--- Data records ---

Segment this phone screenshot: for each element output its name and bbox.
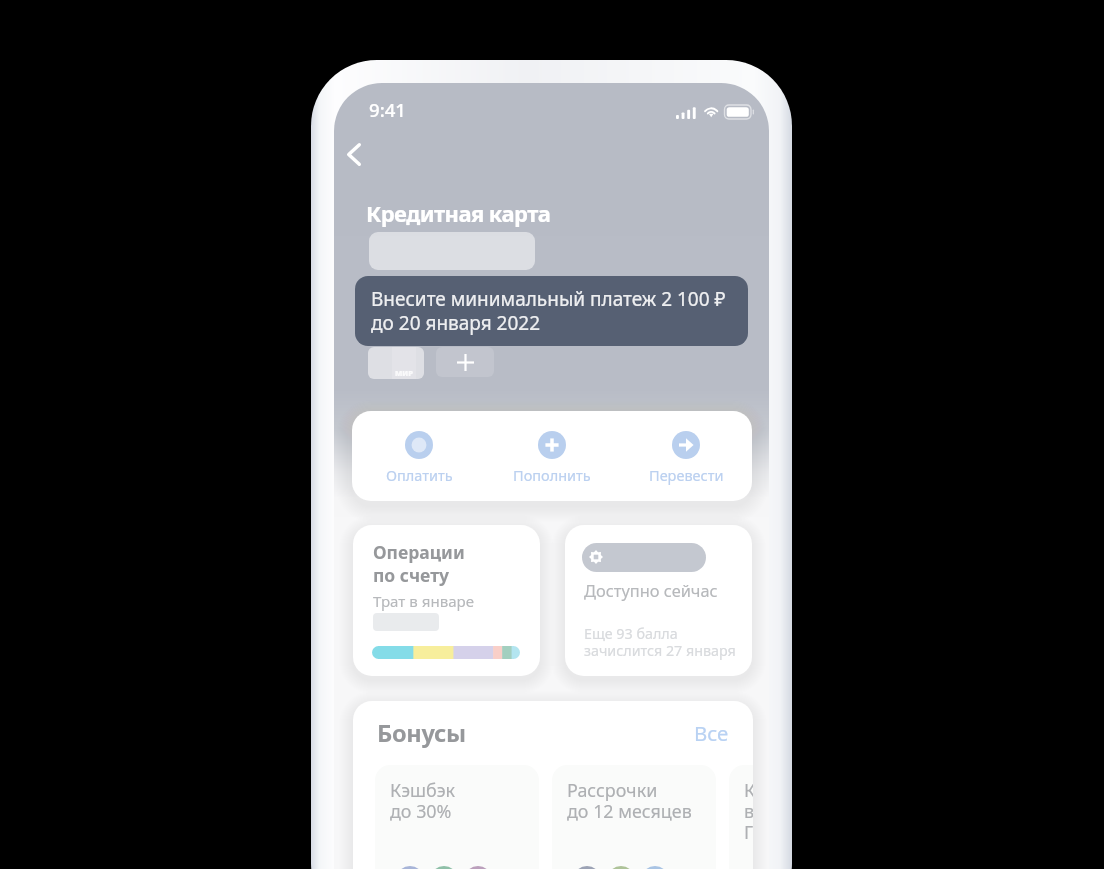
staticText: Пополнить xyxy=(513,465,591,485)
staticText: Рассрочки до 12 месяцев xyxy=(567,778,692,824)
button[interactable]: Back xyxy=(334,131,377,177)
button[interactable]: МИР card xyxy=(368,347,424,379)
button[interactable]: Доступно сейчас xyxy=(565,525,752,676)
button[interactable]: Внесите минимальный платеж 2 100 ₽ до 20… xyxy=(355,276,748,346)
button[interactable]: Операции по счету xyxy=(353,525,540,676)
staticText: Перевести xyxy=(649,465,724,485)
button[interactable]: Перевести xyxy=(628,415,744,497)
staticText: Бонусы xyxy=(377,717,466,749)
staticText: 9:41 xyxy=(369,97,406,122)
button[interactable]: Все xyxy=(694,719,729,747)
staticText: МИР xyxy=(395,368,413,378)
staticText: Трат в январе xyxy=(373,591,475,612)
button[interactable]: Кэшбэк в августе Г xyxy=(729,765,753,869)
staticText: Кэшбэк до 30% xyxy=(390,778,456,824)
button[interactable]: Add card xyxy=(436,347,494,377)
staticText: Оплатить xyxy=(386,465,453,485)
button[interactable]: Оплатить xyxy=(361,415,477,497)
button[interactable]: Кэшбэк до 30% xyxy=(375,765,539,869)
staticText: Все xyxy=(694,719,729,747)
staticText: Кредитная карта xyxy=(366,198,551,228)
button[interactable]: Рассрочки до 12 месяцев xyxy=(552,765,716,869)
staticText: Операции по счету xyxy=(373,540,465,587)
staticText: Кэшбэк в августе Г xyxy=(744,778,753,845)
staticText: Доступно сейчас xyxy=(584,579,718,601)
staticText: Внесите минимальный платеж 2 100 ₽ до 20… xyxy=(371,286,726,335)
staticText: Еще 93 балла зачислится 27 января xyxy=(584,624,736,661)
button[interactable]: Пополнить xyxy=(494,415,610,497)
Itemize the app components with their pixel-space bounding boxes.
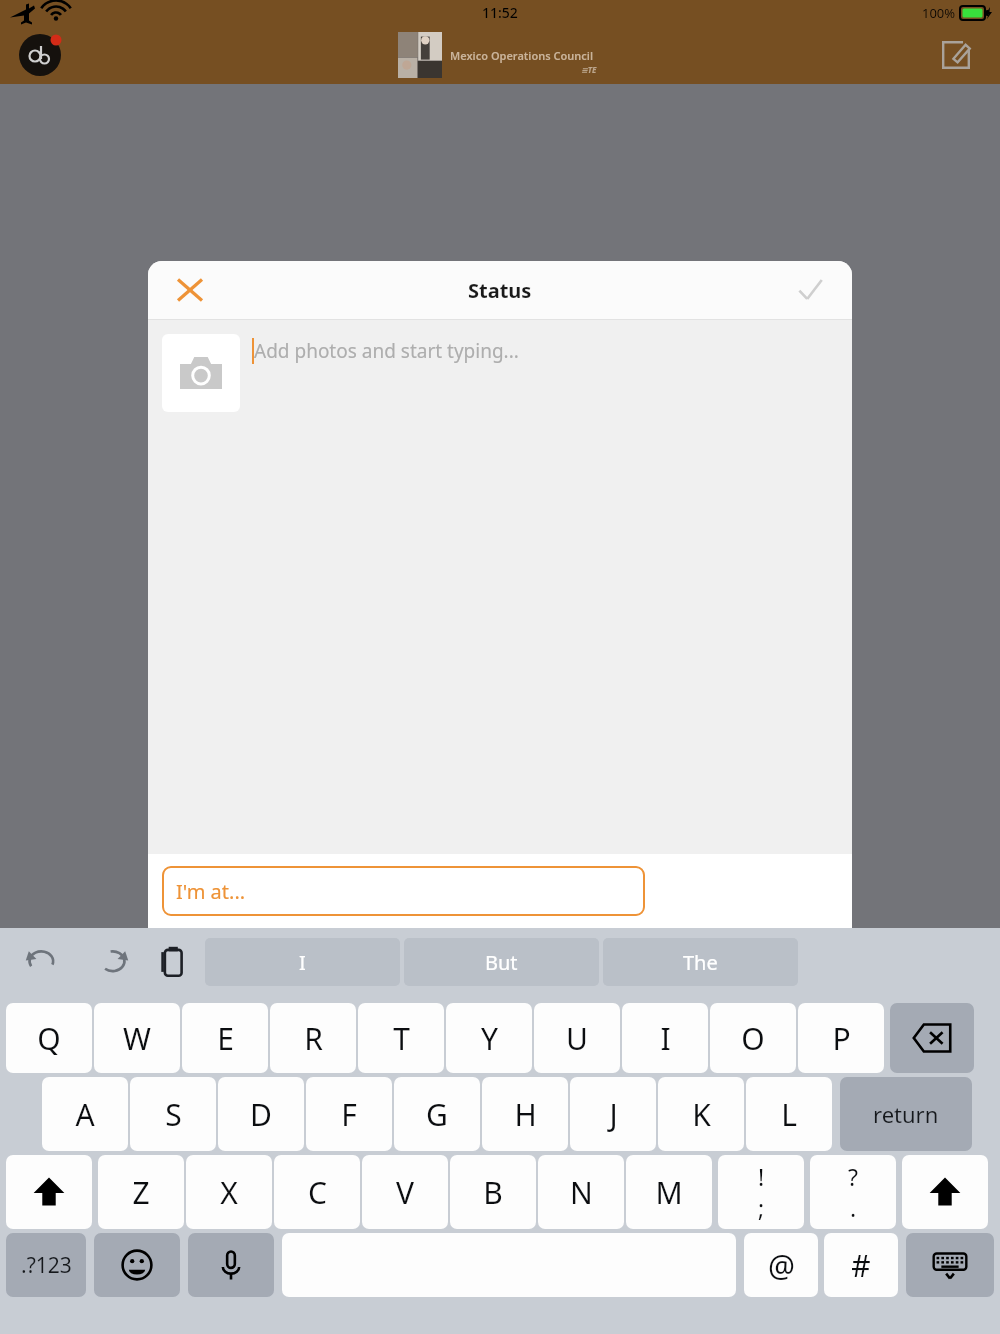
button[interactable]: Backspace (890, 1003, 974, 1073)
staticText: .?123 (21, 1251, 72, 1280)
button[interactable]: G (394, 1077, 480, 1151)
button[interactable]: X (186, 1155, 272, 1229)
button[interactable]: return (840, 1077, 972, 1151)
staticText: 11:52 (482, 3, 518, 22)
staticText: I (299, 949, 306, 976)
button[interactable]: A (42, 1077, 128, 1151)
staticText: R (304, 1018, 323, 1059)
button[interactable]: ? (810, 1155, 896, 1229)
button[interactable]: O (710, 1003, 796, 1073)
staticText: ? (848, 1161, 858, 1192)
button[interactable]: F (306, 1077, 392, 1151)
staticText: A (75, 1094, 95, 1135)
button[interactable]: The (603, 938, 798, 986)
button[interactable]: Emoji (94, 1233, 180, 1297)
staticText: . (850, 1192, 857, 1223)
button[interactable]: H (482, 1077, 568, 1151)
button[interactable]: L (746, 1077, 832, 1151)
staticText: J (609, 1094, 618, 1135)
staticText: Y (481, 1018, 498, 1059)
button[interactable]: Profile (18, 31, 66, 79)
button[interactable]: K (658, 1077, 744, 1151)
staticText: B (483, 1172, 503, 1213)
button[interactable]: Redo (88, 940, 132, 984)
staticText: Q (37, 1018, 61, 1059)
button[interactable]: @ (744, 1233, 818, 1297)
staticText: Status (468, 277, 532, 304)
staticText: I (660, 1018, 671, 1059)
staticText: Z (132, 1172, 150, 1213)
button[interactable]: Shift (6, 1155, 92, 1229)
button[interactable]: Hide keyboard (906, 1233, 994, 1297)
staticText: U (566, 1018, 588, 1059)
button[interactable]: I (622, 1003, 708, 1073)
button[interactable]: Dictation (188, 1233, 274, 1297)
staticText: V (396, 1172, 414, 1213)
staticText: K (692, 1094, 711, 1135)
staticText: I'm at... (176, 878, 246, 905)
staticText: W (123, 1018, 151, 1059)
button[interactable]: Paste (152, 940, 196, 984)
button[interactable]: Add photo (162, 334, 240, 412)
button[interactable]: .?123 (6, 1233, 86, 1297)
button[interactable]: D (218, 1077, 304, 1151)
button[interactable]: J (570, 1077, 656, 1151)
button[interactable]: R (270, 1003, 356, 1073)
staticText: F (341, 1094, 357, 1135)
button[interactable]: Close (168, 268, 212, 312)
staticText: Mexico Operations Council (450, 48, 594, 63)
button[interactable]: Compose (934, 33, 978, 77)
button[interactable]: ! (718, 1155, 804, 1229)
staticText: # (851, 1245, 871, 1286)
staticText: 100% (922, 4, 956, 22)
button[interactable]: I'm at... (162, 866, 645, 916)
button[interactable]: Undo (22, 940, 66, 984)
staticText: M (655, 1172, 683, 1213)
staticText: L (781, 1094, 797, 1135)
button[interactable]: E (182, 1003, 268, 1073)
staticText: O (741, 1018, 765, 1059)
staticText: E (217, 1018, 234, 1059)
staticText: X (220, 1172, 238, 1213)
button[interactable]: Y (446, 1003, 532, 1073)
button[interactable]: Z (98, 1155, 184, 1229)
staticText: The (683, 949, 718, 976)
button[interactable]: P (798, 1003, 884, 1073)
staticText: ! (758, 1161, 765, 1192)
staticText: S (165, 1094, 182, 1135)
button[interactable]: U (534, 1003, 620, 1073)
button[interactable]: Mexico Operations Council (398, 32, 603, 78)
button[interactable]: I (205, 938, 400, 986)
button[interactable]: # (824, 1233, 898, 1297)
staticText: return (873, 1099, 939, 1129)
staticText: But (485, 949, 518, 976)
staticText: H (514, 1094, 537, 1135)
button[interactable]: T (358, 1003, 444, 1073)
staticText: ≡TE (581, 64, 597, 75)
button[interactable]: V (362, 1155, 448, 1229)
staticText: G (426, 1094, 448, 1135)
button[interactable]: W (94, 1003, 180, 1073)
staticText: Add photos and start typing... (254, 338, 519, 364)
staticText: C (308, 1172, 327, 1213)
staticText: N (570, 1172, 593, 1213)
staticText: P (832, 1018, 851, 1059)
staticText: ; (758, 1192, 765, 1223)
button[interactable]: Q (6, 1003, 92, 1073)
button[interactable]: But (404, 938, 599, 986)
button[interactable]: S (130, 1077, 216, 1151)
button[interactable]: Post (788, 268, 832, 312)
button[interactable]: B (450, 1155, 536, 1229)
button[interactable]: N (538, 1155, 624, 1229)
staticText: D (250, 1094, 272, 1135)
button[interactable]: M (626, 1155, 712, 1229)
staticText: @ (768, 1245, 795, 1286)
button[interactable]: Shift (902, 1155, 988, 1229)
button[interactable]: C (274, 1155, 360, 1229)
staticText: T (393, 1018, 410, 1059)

---

#### Exercise aim
Quote the records above exactly, leaving out any pictures.

#### Completed exercise
Segment this phone screenshot: for each element output its name and bbox.
staticText: Пополнить xyxy=(513,465,591,485)
staticText: Рассрочки до 12 месяцев xyxy=(567,778,692,824)
button[interactable]: Back xyxy=(334,131,377,177)
button[interactable]: МИР card xyxy=(368,347,424,379)
button[interactable]: Доступно сейчас xyxy=(565,525,752,676)
button[interactable]: Внесите минимальный платеж 2 100 ₽ до 20… xyxy=(355,276,748,346)
button[interactable]: Операции по счету xyxy=(353,525,540,676)
staticText: Перевести xyxy=(649,465,724,485)
button[interactable]: Перевести xyxy=(628,415,744,497)
staticText: Бонусы xyxy=(377,717,466,749)
staticText: 9:41 xyxy=(369,97,406,122)
button[interactable]: Все xyxy=(694,719,729,747)
staticText: МИР xyxy=(395,368,413,378)
staticText: Трат в январе xyxy=(373,591,475,612)
button[interactable]: Кэшбэк в августе Г xyxy=(729,765,753,869)
staticText: Кэшбэк до 30% xyxy=(390,778,456,824)
button[interactable]: Add card xyxy=(436,347,494,377)
staticText: Оплатить xyxy=(386,465,453,485)
button[interactable]: Оплатить xyxy=(361,415,477,497)
button[interactable]: Кэшбэк до 30% xyxy=(375,765,539,869)
staticText: Все xyxy=(694,719,729,747)
staticText: Кредитная карта xyxy=(366,198,551,228)
button[interactable]: Рассрочки до 12 месяцев xyxy=(552,765,716,869)
staticText: Операции по счету xyxy=(373,540,465,587)
staticText: Кэшбэк в августе Г xyxy=(744,778,753,845)
staticText: Доступно сейчас xyxy=(584,579,718,601)
staticText: Внесите минимальный платеж 2 100 ₽ до 20… xyxy=(371,286,726,335)
staticText: Еще 93 балла зачислится 27 января xyxy=(584,624,736,661)
button[interactable]: Пополнить xyxy=(494,415,610,497)
Itemize the app components with their pixel-space bounding boxes.
button[interactable]: Backspace (890, 1003, 974, 1073)
staticText: .?123 (21, 1251, 72, 1280)
button[interactable]: G (394, 1077, 480, 1151)
button[interactable]: X (186, 1155, 272, 1229)
button[interactable]: return (840, 1077, 972, 1151)
staticText: 11:52 (482, 3, 518, 22)
staticText: I (299, 949, 306, 976)
button[interactable]: A (42, 1077, 128, 1151)
staticText: R (304, 1018, 323, 1059)
button[interactable]: ? (810, 1155, 896, 1229)
button[interactable]: O (710, 1003, 796, 1073)
staticText: ? (848, 1161, 858, 1192)
button[interactable]: F (306, 1077, 392, 1151)
staticText: A (75, 1094, 95, 1135)
button[interactable]: The (603, 938, 798, 986)
button[interactable]: Emoji (94, 1233, 180, 1297)
staticText: . (850, 1192, 857, 1223)
button[interactable]: H (482, 1077, 568, 1151)
button[interactable]: L (746, 1077, 832, 1151)
staticText: J (609, 1094, 618, 1135)
staticText: Y (481, 1018, 498, 1059)
button[interactable]: Profile (18, 31, 66, 79)
button[interactable]: K (658, 1077, 744, 1151)
staticText: B (483, 1172, 503, 1213)
button[interactable]: Redo (88, 940, 132, 984)
staticText: Q (37, 1018, 61, 1059)
button[interactable]: @ (744, 1233, 818, 1297)
staticText: Status (468, 277, 532, 304)
staticText: I (660, 1018, 671, 1059)
staticText: Z (132, 1172, 150, 1213)
button[interactable]: Shift (6, 1155, 92, 1229)
button[interactable]: Hide keyboard (906, 1233, 994, 1297)
staticText: U (566, 1018, 588, 1059)
button[interactable]: I (622, 1003, 708, 1073)
button[interactable]: Dictation (188, 1233, 274, 1297)
staticText: V (396, 1172, 414, 1213)
staticText: K (692, 1094, 711, 1135)
staticText: I'm at... (176, 878, 246, 905)
staticText: W (123, 1018, 151, 1059)
button[interactable]: Paste (152, 940, 196, 984)
button[interactable]: Add photo (162, 334, 240, 412)
button[interactable]: .?123 (6, 1233, 86, 1297)
button[interactable]: D (218, 1077, 304, 1151)
button[interactable]: J (570, 1077, 656, 1151)
button[interactable]: R (270, 1003, 356, 1073)
staticText: F (341, 1094, 357, 1135)
button[interactable]: Close (168, 268, 212, 312)
staticText: Mexico Operations Council (450, 48, 594, 63)
button[interactable]: Compose (934, 33, 978, 77)
button[interactable]: ! (718, 1155, 804, 1229)
staticText: # (851, 1245, 871, 1286)
staticText: 100% (922, 4, 956, 22)
button[interactable]: I'm at... (162, 866, 645, 916)
button[interactable]: Undo (22, 940, 66, 984)
staticText: M (655, 1172, 683, 1213)
staticText: L (781, 1094, 797, 1135)
button[interactable]: E (182, 1003, 268, 1073)
staticText: O (741, 1018, 765, 1059)
staticText: E (217, 1018, 234, 1059)
staticText: X (220, 1172, 238, 1213)
button[interactable]: Y (446, 1003, 532, 1073)
button[interactable]: Z (98, 1155, 184, 1229)
staticText: The (683, 949, 718, 976)
button[interactable]: P (798, 1003, 884, 1073)
staticText: ! (758, 1161, 765, 1192)
staticText: S (165, 1094, 182, 1135)
button[interactable]: U (534, 1003, 620, 1073)
button[interactable]: Mexico Operations Council (398, 32, 603, 78)
button[interactable]: I (205, 938, 400, 986)
button[interactable]: # (824, 1233, 898, 1297)
staticText: return (873, 1099, 939, 1129)
staticText: But (485, 949, 518, 976)
staticText: H (514, 1094, 537, 1135)
button[interactable]: T (358, 1003, 444, 1073)
staticText: ≡TE (581, 64, 597, 75)
button[interactable]: V (362, 1155, 448, 1229)
staticText: G (426, 1094, 448, 1135)
button[interactable]: W (94, 1003, 180, 1073)
staticText: Add photos and start typing... (254, 338, 519, 364)
staticText: C (308, 1172, 327, 1213)
staticText: N (570, 1172, 593, 1213)
staticText: P (832, 1018, 851, 1059)
staticText: ; (758, 1192, 765, 1223)
button[interactable]: Q (6, 1003, 92, 1073)
button[interactable]: But (404, 938, 599, 986)
button[interactable]: S (130, 1077, 216, 1151)
button[interactable]: Post (788, 268, 832, 312)
button[interactable]: B (450, 1155, 536, 1229)
button[interactable]: N (538, 1155, 624, 1229)
staticText: D (250, 1094, 272, 1135)
button[interactable]: M (626, 1155, 712, 1229)
staticText: @ (768, 1245, 795, 1286)
button[interactable]: Shift (902, 1155, 988, 1229)
button[interactable]: C (274, 1155, 360, 1229)
staticText: T (393, 1018, 410, 1059)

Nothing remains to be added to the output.